Já que está com dinheiro, e atendendo a não ser essa a vertente de um CAR, a FPT devia estipular uma verba/ajuda de custo diária ao jogador e o próprio ser livre de escolher o treinador com quem trabalhar. Assim, o mesmo atleta já não seria obrigado a escolher por uma questão financeira, mas por uma questão de qualidade. Note-se que não estou a dizer que os treinadores do CAR não têm qualidade, muito pelo contrário. A questão não é essa. Mas, para mim, é um sistema à priori viciado. Outra questão é: será correto um CAR prestar esse tipo de serviço? Tenho outra ideia de um CAR de uma Federação e decididamente não passa por esse tipo de serviço.

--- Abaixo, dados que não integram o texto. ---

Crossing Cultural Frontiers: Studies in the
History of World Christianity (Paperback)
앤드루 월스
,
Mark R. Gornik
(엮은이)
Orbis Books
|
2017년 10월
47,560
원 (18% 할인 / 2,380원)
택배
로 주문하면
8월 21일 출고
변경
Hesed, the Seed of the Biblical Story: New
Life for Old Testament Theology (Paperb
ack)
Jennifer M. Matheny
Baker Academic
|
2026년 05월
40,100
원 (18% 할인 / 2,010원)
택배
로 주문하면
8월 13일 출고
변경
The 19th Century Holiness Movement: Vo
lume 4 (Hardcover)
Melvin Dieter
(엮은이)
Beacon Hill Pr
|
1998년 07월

Passa por quê, na sua opinião?
Não devíamos ter atletas a partir de determinada idade a serem apoiados como continuam a ser. A grande maioria dos jogadores que estão no CAR são seniores. Não vejo isso acontecer em muitos países. O CAR devia apoiar e trabalhar com atletas mais jovens e alguns seniores, mas na faixa de transição de júnior para sénior, em que passam por dois ou três anos complicados. Não digo que os mais velhos não possam lá treinar, mas o apoio não devia ser feito nestes moldes. Não vejo a FPT a apostar em estruturar o ténis, aumentar a base para ter mais jogadores no topo. Podiam aumentar, por exemplo, o leque de torneios internacionais aos jogadores mais jovens e, com a ajuda dos pais, fazer um programa muito mais completo e com a garantia de maior duração no tempo.
“Parece-me existir um excesso de gastos, sem necessidade, a nível de Taça Davis e eventualmente da Fed Cup. Era preciso haver efetivamente algumas mudanças e melhorias, que até já estavam previstas, e acabou por acontecer com dinheiro caído do céu”

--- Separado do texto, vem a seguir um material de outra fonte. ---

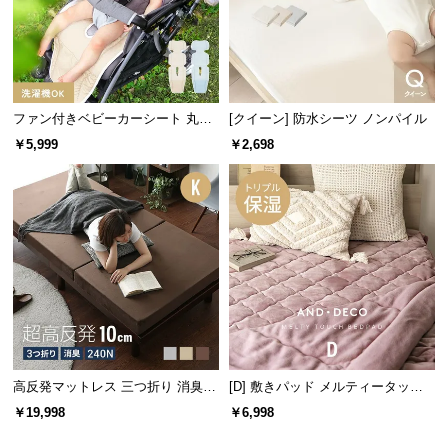
情
報
©
M
O
ファン付きベビーカーシート 丸洗
[クイーン] 防水シーツ ノンパイル
D
いOK リモコン操作対応 通気性抜
￥5,999
￥2,698
E
群 夏の熱対策に最適
R
N
D
E
C
O
C
o.,
L
t
高反発マットレス 三つ折り 消臭
[D] 敷きパッド メルティータッチ
高密度ハード 厚さ10cm K
マイクロファイバー
d.
￥19,998
￥6,998
A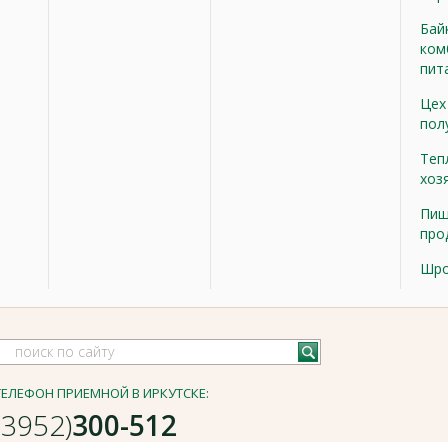
Бай
ком
пит
Цех
пол
Теп
хоз
Пищ
про
Шр
ТЕЛЕФОН ПРИЕМНОЙ В ИРКУТСКЕ:
(3952)
300-512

Cessou o seu vínculo à FPT em 2013. Desde então, como tem acompanhado o trabalho desta direção, de um modo geral?
Não estou muito por dentro porque deixei de ter contacto. Mas parece-me existir um excesso de gastos, sem necessidade, a nível de Taça Davis e eventualmente da Fed Cup. Era preciso haver efetivamente algumas mudanças e melhorias, que até já estavam previstas, e acabou por acontecer com dinheiro caído do céu. Ninguém fez nada para conseguir este dinheiro, não houve um trabalho de fundo para angariar patrocinadores ou novos apoios. O dinheiro que há é do jogo e, na minha perspetiva, é preciso ter atenção. Hoje há um decreto de lei a determinar uma determinada verba para cada Federação, mas isso pode acabar e esse dinheiro pode deixar de aparecer. Penso que deveria ser feito um trabalho mais rigoroso no sentido de angariar parceiros e patrocínios por outra via e de forma sustentada para que, no futuro, o trabalho e os resultados tenham continuidade. Neste momento recebemos muito dinheiro mas, até esse, poderia ser melhor empregue, apostando nomeadamente nas camadas jovens, fazendo mais estágios para os melhores atletas treinarem mais vezes juntos, atribuindo uma percentagem às Associações e obrigando-as assim a maiores responsabilidades e a integrarem o processo. A FPT continua a dar às Associações o valor correspondente às Licenças, mas não há uma discussão generalizada para se fazer um programa a nível global, desporto escolar, captação de jovens, etc. Cada vez há mais modalidades e menos jogadores de ténis! E por alguma razão é. Não me parece ser uma boa decisão investir só na Taça Davis, Fed Cup e nos torneios. Não vai funcionar porque, se os torneios não tiverem bons jogadores, deixam de fazer sentido. Depois deste atual leque de jogadores, justifica-se gastar o dinheiro nos torneios? Justifica-se gastar o dinheiro nas equipas da Taça Davis?
Depois desta geração de João Sousa, Gastão Elias, Pedro Sousa & Ca, quem se segue?
Essa é a questão. Não vejo grandes seguidores, até porque vários estão a optar pelo desporto universitário nos EUA. O João Monteiro é/foi exemplo disso, embora tenha voltado a Portugal porque foi convidado para trabalhar na sua área de formação académica. Acabou por se dedicar ao ténis, mas não são muitos os casos. O Duarte Vale, por exemplo, está no desporto universitário, mas não estou a ver muitos mais jovens na calha para suceder a esta geração.